What needs to be done | Repeat all of the records exactly, leaving out the pictures.

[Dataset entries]
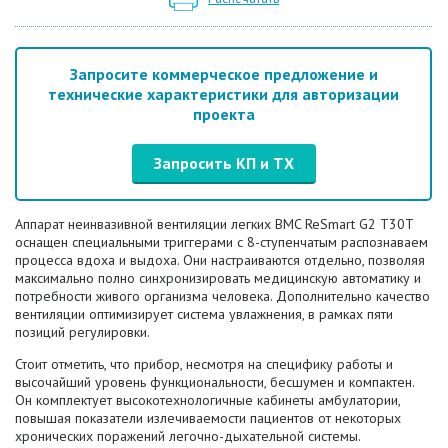
Запросите коммерческое предложение и
технические характеристики для авторизации
проекта
Запросить КП и ТХ
Аппарат неинвазивной вентиляции легких BMC ReSmart G2 T30T
оснащен специальными триггерами с 8-ступенчатым распознаваем
процесса вдоха и выдоха. Они настраиваются отдельно, позволяя
максимально полно синхронизировать медицинскую автоматику и
потребности живого организма человека. Дополнительно качество
вентиляции оптимизирует система увлажнения, в рамках пяти
позиций регулировки.
Стоит отметить, что прибор, несмотря на специфику работы и
высочайший уровень функциональности, бесшумен и компактен.
Он комплектует высокотехнологичные кабинеты амбулатории,
повышая показатели излечиваемости пациентов от некоторых
хронических поражений легочно-дыхательной системы.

Response below |
Запросите коммерческое предложение и
технические характеристики для авторизации
проекта
Запросить КП и ТХ
Аппарат неинвазивной вентиляции легких BMC ReSmart G2 T30T
оснащен специальными триггерами с 8-ступенчатым распознаваем
процесса вдоха и выдоха. Они настраиваются отдельно, позволяя
максимально полно синхронизировать медицинскую автоматику и
потребности живого организма человека. Дополнительно качество
вентиляции оптимизирует система увлажнения, в рамках пяти
позиций регулировки.
Стоит отметить, что прибор, несмотря на специфику работы и
высочайший уровень функциональности, бесшумен и компактен.
Он комплектует высокотехнологичные кабинеты амбулатории,
повышая показатели излечиваемости пациентов от некоторых
хронических поражений легочно-дыхательной системы.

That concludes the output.